我们经常在这里花很多时间，定制按钮的颜色，形状，CTA语言。如果您确定CTA是有价值的(在我们的示例中为35％的影响)，那么您可能正在研究的是2级智能范围。可以使用已知队列，规则或更复杂的测试方法(例如多臂匪)的组合。在我们的示例中，美元价值相对较低，而我们的时间却很短，因此我可能会选择基于规则的优化，该优化使用过去的行为来组建并提供针对性更高的A / B测试经验。

In any case, you’re matching your opportunity size, cost to execute and available technologies against each experience to bring balance to the testing force.

无论如何，您都需要根据每种经验来匹配机会规模，执行成本和可用技术，以平衡测试人员的力量。

结论 (Conclusion)

Building your design of experiments, like most things in life, is all about preparation. This process is designed to help reduce waste so that you can run more and better tests in the future, maximizing your insight rate.
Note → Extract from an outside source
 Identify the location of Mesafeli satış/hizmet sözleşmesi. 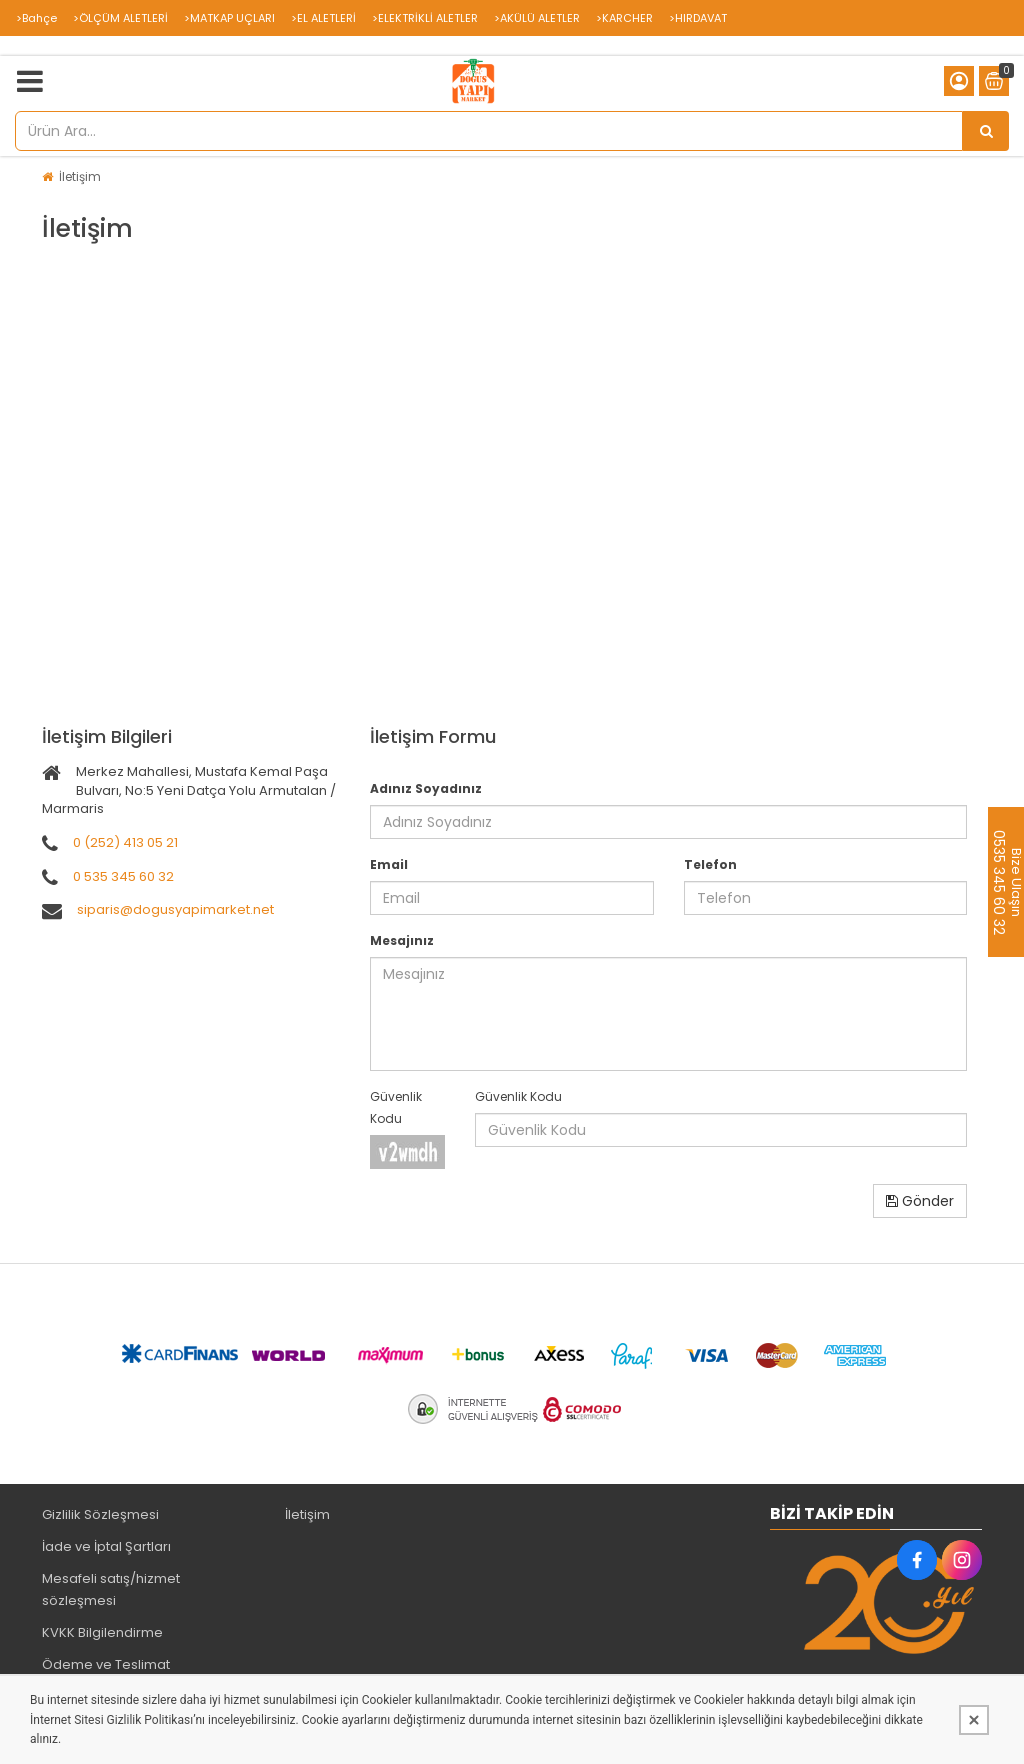 (111, 1589).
像生活中的大多数事物一样，建立实验设计就是准备工作。此过程旨在帮助减少浪费，以便您将来可以运行更多更好的测试，从而最大限度地提高洞察率。

Evaluate the overall priority of your hypothesis/testing area with a method like PIE — Ensure all parties can participate fairly in the rating system
使用PIE之类的方法评估假设/测试区域的总体优先级-确保各方都能公平地参与评分系统
Review the business performance of each area of your experience to determine where effort should be best spent for ROI
审查您所经历的每个领域的业务绩效，以确定应该在哪些方面最好地投入ROI
Apply the levels of intelligence framework against those identified opportunities to minimize the cost of testing, while balancing the value extracted from the experiment or optimization
针对发现的机会应用智能框架级别，以最大程度地降低测试成本，同时平衡从实验或优化中提取的价值

With this process in your toolkit, continue to review your testing velocity, win rates, cost per experiment and overall ROI of your testing program. There’s nothing better than having data to support your decisions, not just about what variation is winning, but how you got to the testing methods and hypotheses themselves.

在您的工具包中执行此过程后，请继续查看测试速度，获胜率，每次实验费用以及测试程序的总体投资回报率。没有什么比拥有数据来支持您的决策更好的了，不仅有什么在赢得成功，而且还有如何掌握测试方法和假设本身。

**Background vector created by GarryKillian — www.freepik.com

** GarryKillian创建的背景矢量— www.freepik.com

Originally published at https://www.capitalone.com.

最初在https://www.capitalone.com上发布。

DISCLOSURE STATEMENT: © 2020 Capital One. Opinions are those of the individual author. Unless noted otherwise in this post, Capital One is not affiliated with, nor endorsed by, any of the companies mentioned. All trademarks and other intellectual property used or displayed are property of their respective owners.